I'm on a diet at the moment, and I'm not allowed to eat anything unhealthy...

3 replies

You can't be serious with that question, right?

I was probably sleep-deprived when I asked that question

I tend to be sleep-deprived alot...

Why not try Greek Yog. ? It contains no fat and is thick and creamy.

You may be able to, but I think the consistency will be much more runny!

Is there an alternative to heavy cream for people who can't eat dairy?

3 replies

Try Coconut Cream/Milk.

You can use non-dairy creamer in place of it, but I didn't like the taste of it. You may be able to find one that works, though!
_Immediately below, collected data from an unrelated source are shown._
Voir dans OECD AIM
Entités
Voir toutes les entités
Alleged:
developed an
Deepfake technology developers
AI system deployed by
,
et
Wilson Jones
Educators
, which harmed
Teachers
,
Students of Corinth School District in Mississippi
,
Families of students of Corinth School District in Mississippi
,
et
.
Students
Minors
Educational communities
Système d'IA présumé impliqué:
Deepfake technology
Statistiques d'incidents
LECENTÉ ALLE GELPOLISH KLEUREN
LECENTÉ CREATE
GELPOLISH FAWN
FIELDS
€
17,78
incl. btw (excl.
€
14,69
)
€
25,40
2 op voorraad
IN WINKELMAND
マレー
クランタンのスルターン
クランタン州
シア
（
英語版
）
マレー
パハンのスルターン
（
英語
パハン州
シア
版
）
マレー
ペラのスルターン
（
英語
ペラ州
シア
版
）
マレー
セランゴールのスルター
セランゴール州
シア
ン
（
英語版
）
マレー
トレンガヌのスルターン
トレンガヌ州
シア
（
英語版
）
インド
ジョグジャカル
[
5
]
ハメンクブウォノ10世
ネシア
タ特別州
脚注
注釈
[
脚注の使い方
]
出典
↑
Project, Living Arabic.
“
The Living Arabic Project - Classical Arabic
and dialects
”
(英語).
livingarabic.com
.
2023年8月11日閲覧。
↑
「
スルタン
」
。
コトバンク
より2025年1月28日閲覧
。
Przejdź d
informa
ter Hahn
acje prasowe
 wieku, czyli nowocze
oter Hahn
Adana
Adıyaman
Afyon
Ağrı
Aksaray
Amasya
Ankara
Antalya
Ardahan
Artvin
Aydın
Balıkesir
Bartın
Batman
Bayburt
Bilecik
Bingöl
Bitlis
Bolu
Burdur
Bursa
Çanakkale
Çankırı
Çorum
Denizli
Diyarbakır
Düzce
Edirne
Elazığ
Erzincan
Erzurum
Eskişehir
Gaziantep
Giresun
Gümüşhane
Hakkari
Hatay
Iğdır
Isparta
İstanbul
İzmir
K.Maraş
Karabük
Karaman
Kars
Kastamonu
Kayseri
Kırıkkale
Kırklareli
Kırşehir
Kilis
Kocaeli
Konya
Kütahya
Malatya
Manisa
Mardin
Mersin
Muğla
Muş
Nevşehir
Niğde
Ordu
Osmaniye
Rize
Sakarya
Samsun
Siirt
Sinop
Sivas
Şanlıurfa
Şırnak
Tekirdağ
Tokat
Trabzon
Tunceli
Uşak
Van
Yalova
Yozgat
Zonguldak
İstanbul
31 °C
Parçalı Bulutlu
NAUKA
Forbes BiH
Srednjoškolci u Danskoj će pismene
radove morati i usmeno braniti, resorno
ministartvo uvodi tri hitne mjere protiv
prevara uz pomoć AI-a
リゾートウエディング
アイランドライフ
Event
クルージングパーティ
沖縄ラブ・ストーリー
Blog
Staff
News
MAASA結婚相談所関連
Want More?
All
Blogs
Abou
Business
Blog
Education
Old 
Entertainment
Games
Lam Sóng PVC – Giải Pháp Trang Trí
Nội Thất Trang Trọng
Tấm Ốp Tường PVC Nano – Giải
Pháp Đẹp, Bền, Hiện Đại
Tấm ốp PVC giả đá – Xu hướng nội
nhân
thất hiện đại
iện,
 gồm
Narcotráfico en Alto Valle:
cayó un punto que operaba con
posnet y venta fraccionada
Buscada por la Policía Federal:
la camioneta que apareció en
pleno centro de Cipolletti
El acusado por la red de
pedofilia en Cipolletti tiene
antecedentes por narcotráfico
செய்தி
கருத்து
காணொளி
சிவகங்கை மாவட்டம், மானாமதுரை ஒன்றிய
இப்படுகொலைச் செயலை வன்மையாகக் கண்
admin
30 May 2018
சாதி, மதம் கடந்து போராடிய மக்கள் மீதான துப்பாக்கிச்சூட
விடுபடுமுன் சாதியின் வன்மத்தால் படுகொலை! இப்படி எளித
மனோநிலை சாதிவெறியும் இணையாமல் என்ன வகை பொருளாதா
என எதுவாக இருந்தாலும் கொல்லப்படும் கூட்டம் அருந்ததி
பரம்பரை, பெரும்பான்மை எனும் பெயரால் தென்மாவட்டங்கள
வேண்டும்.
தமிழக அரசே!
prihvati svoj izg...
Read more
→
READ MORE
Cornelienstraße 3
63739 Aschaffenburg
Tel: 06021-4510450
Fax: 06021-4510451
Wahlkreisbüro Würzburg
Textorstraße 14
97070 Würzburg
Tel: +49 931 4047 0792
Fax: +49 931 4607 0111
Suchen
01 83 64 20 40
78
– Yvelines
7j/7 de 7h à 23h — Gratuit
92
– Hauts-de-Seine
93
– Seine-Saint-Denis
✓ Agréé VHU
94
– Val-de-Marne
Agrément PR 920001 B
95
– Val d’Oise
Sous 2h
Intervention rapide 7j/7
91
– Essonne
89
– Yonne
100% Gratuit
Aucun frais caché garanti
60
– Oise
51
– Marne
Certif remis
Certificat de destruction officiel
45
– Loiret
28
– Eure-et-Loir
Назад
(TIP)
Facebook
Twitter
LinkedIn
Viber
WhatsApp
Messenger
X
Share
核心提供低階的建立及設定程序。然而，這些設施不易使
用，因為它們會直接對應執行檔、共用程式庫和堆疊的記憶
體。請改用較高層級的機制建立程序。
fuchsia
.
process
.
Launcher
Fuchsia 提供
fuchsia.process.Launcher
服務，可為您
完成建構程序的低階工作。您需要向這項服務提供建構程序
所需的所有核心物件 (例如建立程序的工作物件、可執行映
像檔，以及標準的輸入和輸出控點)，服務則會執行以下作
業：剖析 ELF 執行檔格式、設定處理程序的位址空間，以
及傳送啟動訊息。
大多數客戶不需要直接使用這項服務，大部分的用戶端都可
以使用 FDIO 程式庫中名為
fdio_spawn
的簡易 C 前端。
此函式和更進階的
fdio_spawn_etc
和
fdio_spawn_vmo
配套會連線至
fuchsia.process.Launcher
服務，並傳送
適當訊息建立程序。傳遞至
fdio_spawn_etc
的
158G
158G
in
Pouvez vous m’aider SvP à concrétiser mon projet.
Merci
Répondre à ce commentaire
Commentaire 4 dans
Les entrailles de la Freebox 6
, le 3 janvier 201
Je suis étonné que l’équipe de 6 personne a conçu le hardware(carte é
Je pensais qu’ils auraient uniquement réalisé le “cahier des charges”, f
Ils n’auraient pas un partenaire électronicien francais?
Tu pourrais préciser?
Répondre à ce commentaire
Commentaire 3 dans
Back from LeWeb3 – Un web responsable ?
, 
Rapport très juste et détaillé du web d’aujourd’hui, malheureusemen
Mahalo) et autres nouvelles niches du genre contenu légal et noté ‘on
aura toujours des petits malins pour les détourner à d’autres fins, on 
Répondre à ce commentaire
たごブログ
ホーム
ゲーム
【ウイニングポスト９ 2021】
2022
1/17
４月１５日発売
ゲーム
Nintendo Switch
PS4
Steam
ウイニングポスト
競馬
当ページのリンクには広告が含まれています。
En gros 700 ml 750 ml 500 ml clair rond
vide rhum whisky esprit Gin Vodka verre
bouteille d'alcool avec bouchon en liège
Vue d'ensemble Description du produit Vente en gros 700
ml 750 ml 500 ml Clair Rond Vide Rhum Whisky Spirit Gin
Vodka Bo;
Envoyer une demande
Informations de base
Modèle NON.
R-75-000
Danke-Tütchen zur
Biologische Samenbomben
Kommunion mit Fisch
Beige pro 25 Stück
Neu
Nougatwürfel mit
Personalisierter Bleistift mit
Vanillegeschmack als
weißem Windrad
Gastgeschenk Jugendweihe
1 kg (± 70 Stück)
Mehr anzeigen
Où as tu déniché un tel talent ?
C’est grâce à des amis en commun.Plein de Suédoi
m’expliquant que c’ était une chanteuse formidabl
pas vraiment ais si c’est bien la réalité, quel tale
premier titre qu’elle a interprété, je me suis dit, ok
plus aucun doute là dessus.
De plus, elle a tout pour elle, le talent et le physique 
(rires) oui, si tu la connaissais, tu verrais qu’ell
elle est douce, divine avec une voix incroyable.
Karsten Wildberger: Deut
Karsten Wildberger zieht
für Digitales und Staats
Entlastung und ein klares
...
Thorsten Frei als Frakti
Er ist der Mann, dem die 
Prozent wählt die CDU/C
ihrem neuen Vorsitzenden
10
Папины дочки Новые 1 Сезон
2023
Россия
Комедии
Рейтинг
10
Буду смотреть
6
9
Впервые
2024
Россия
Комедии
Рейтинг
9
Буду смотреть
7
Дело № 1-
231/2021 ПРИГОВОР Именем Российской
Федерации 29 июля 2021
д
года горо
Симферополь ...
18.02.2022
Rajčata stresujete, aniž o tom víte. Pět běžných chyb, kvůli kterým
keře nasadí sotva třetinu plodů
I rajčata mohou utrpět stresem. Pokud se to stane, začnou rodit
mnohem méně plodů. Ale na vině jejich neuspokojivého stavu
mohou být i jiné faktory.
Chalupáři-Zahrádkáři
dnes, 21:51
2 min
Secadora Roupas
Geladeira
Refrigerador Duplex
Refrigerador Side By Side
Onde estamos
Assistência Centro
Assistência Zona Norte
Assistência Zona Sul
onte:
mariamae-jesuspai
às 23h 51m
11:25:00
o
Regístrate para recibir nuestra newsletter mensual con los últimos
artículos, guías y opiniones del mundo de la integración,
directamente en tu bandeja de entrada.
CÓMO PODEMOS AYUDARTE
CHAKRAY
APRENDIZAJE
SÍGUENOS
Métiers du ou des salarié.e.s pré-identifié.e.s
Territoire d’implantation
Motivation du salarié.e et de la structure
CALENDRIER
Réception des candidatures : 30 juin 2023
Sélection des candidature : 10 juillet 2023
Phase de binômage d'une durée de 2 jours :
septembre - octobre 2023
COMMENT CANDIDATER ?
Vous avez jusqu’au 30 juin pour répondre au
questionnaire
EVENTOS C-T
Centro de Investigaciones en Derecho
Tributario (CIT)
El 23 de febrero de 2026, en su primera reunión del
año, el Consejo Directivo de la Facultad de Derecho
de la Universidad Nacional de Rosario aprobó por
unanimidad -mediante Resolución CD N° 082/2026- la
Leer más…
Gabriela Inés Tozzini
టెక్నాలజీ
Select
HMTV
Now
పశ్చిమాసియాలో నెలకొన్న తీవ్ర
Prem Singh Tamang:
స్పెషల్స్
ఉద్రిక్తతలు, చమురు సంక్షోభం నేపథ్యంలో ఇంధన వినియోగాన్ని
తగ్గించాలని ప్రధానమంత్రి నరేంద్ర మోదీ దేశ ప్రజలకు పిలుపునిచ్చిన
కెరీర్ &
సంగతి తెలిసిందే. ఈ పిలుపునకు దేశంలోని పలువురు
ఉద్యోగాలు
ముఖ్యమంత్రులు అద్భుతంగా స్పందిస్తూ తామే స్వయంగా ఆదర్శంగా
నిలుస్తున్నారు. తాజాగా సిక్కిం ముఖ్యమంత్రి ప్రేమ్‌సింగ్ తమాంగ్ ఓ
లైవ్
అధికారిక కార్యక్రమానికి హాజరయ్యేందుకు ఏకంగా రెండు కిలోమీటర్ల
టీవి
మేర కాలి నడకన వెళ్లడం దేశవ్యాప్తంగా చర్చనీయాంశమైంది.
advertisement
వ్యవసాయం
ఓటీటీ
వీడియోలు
I also should not be eating dairy, but the internet loves sweets so I always find myself cooking with lots of dairy and eating through the pain. ;)

You could make snickers bars or something with this

1 reply

you sir are a genius

Loved it! Thanks.

Thanks for the yummy recipe!

Mother of all sweets.. this looks amazing. And made in a microwave? I wouldn't guess it if you didn't say. What if you add peanuts?

A jar for storage? What storage? This gorgeous stuff will be gone as soon as it's cool enough to not scald my tongue! Thank you.

I think I will serve this with... more of that sauce!

You're Evil...Pure Evil

I don't know whether I love you or hate you! :-) Caramel is the best...well...second to chocolate. Thank you for sharing!